気になるのは、仙台駅側で、石巻行が地上本線ホームと地下の仙石線ホームに分散することで、混乱しそうなこと。特に観光客とか。

(2)運賃制度

 石巻・高城町方面から仙台方面は、仙石線と本線のどちらを利用しても安い方で統一という選択乗車制度を適用でしょう。Suicaも普及しているし、実際の乗車ルートをいちいち把握することは不可能なので。

単純に距離数を足し合わせると、

 仙石線(石巻―仙台):49.7km

 仙石線(石巻―高城町)+本線(松島―仙台)=24.7km+23.4km=48.1km

おそらく、本線経由だと接続部分を含め49km程度になり多少短くなりますが、運賃が大きく変わるということはなさそう。仙台からだと石巻まで820円、高城町まで400円というのは変わらず。ただし、あおば通―石巻は50kmを切るので現在の950円から820円に値下げになりますが、各停で仙石線を乗りとおす人以外は意味がないでしょう。

 

(3)乗り換え

 石巻から松島以南の本線に行くのは直通になり便利になるけど、本線鹿島台方面と石巻方面の乗り換えが可能になりながらも、やはり塩釜駅経由となるのか?それであれば、運賃面でも時間面でもかなり不利で、松島駅から高城町へ徒歩で歩いたほうが早いということになりそう。

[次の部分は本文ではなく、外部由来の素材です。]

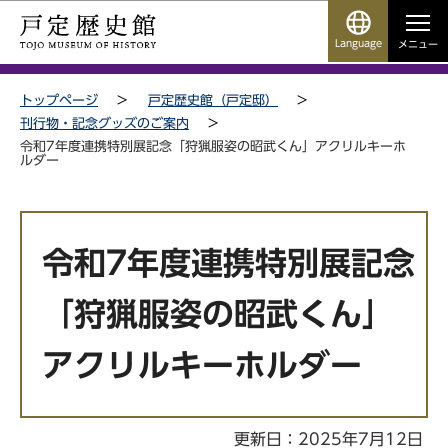
こ
サ
このページの本文へ移動
の
イ
Language
メニュー
ペ
ト
サイトメニューここまで
ー
メ
トップページ
戸定歴史館（戸定邸）
ジ
ニ
刊行物・記念グッズのご案内
の
ュ
令和7年度連携特別展記念「狩猟服姿の昭武くん」アクリルキーホ
先
ー
ルダー
頭
こ
で
こ
本
す
か
文
令和7年度連携特別展記念
ら
こ
こ
「狩猟服姿の昭武くん」
か
ら
アクリルキーホルダー
更新日：2025年7月12日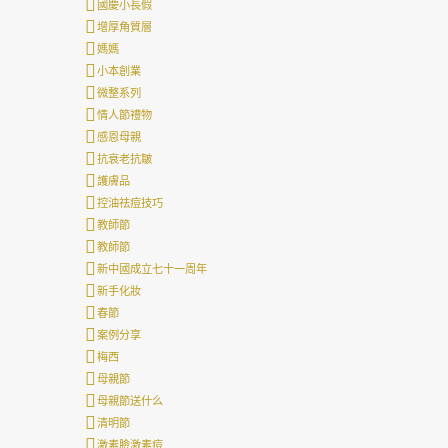
國慶小長假
增厚角質層
媽媽
小本創業
微整系列
情人節禮物
感恩母親
抗衰老抗皺
護膚品
控油祛痘技巧
教師節
教師節
新中國成立七十一周年
新手化妝
春節
案例分享
梅西
母親節
母親節送什么
清明節
激素臉激素痘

 また、鹿島台・小牛田方面から仙石線本塩釜方面へは、乗り換えは従来通り無理そうで高城町へ徒歩連絡となることも改善して欲しかったですが。

 よって、直通が可能となる以外は、改善されるとは言い難いようです。

せっかくであれば、合わせて松島海岸駅に本線の駅を併設させ、双方向の乗り換えができるようにすれば直通がなくてもかなり改善が図られるのに、以前積極的だった松島町があきらめモードなので、これはすぐには難しい。それか高城町駅を松島駅付近に移転・統合した方がとも思うけど、駅がなくなることでの周辺住民の反対は大きいだろうから、そう簡単にはいくまい。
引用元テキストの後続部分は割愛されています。